Mizzou Grad Student on Hunger Strike to Protest White Privilege Is Millionaire's Son

ashley.rae | November 11, 2015

The University of Missouri graduate student who was participating in a hunger strike until former University System President Tim Wolfe resigned and admitted his “white privilege” actually comes from a privileged background.

On Nov. 2 Jonathan Butler wrote a letter addressed to the MU curators announcing his hunger strike. In the letter, Butler expressed concern over the “slew of racist, sexist, homophobic, etc. incidents that have dynamically disrupted the learning experience for marginalized/underrepresented students.”

Butler expressed empathy with the #ConcernedStudent1950 cause, which called for Wolfe’s resignation and for Wolfe to admit his own white male privilege.

Omaha.com discovered Butler’s father, Eric Butler, happens to be the executive vice president for marketing and sales at Union Pacific.

St. Louis Post-Dispatch reported Butler “is a member of a prominent Omaha family.”
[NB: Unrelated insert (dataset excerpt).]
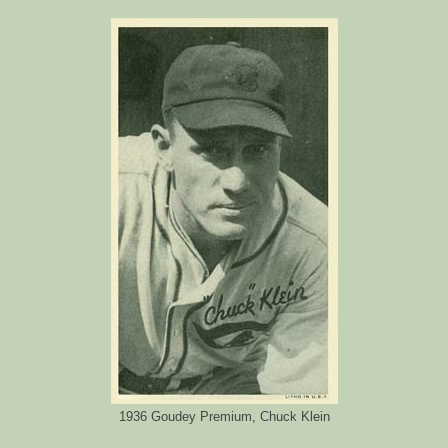
1936 Goudey Premium, Chuck Klein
According to the St. Louis Post-Dispatch, Butler’s father’s compensation in 2014 “was $8.4 million, according to regulatory filings with the Securities and Exchange Commission.”

A profile on Eric Butler from Equilar Atlas shows he has a net worth of over $20 million.
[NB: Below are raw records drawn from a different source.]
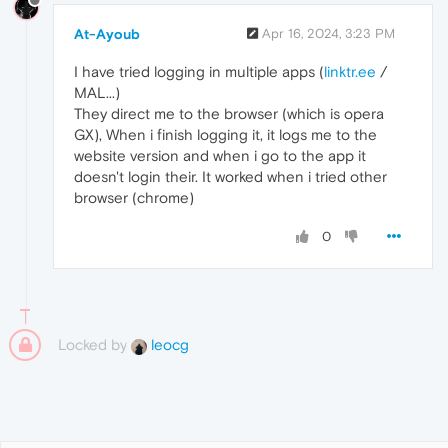
At-Ayoub
Apr 16, 2024, 3:23 PM
I have tried logging in multiple apps (
linktr.ee
/
MAL...)
They direct me to the browser (which is opera
GX), When i finish logging it, it logs me to the
website version and when i go to the app it
doesn't login their. It worked when i tried other
browser (chrome)
0
Locked by
leocg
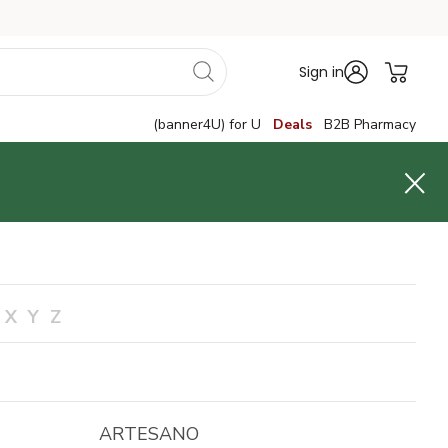
Sign in
(banner4U) for U
Deals
B2B Pharmacy
X
Y
Z
ARTESANO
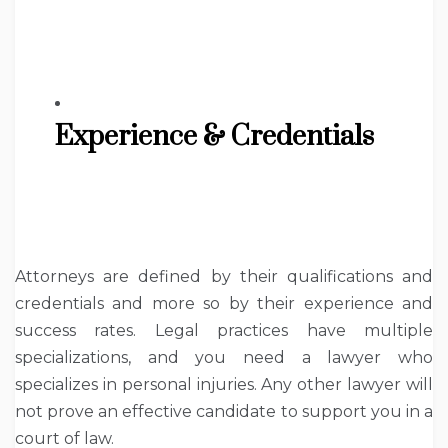
Experience & Credentials
Attorneys are defined by their qualifications and
credentials and more so by their experience and
success rates. Legal practices have multiple
specializations, and you need a lawyer who
specializes in personal injuries. Any other lawyer will
not prove an effective candidate to support you in a
court of law.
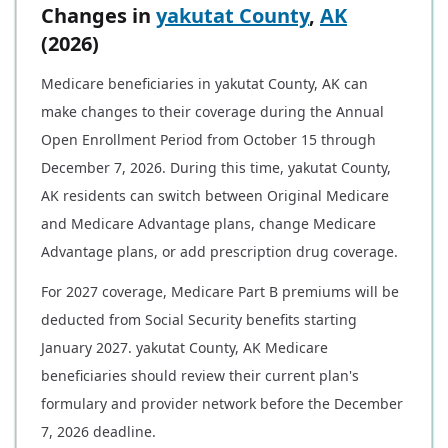
Changes in
yakutat County
,
AK
(2026)
Medicare beneficiaries in yakutat County, AK can
make changes to their coverage during the Annual
Open Enrollment Period from October 15 through
December 7, 2026. During this time, yakutat County,
AK residents can switch between Original Medicare
and Medicare Advantage plans, change Medicare
Advantage plans, or add prescription drug coverage.
For 2027 coverage, Medicare Part B premiums will be
deducted from Social Security benefits starting
January 2027. yakutat County, AK Medicare
beneficiaries should review their current plan's
formulary and provider network before the December
7, 2026 deadline.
In Butler’s hunger strike letter, he lamented over economic issues, such as “graduate students being robbed of their health insurance” and “Planned Parenthood services being stripped from campus.”
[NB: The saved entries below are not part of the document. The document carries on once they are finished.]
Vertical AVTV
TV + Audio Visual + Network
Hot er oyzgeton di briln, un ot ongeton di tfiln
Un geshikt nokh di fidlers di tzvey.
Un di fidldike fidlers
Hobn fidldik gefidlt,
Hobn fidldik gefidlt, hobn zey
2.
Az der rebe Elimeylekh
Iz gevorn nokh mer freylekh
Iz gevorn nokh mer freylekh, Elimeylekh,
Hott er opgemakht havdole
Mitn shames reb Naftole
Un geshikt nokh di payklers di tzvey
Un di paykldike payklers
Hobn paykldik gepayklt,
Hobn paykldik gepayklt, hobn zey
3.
Ironically, Butler’s hunger strike letter criticized Wolfe for being unfamiliar with every racial incident on campus because in a “world where a university president in charge of thousands of personnel, millions of dollars, and countless moving pieces and can still afford the luxury of being ‘not completely’ aware of the environment they function is a scary place to be.’”

Butler, however, is only able to care about issues of “racism, sexism, bigotry, homophobia, etc.” because he happens to come from a privileged family and has been afforded the opportunity to earn an advanced degree.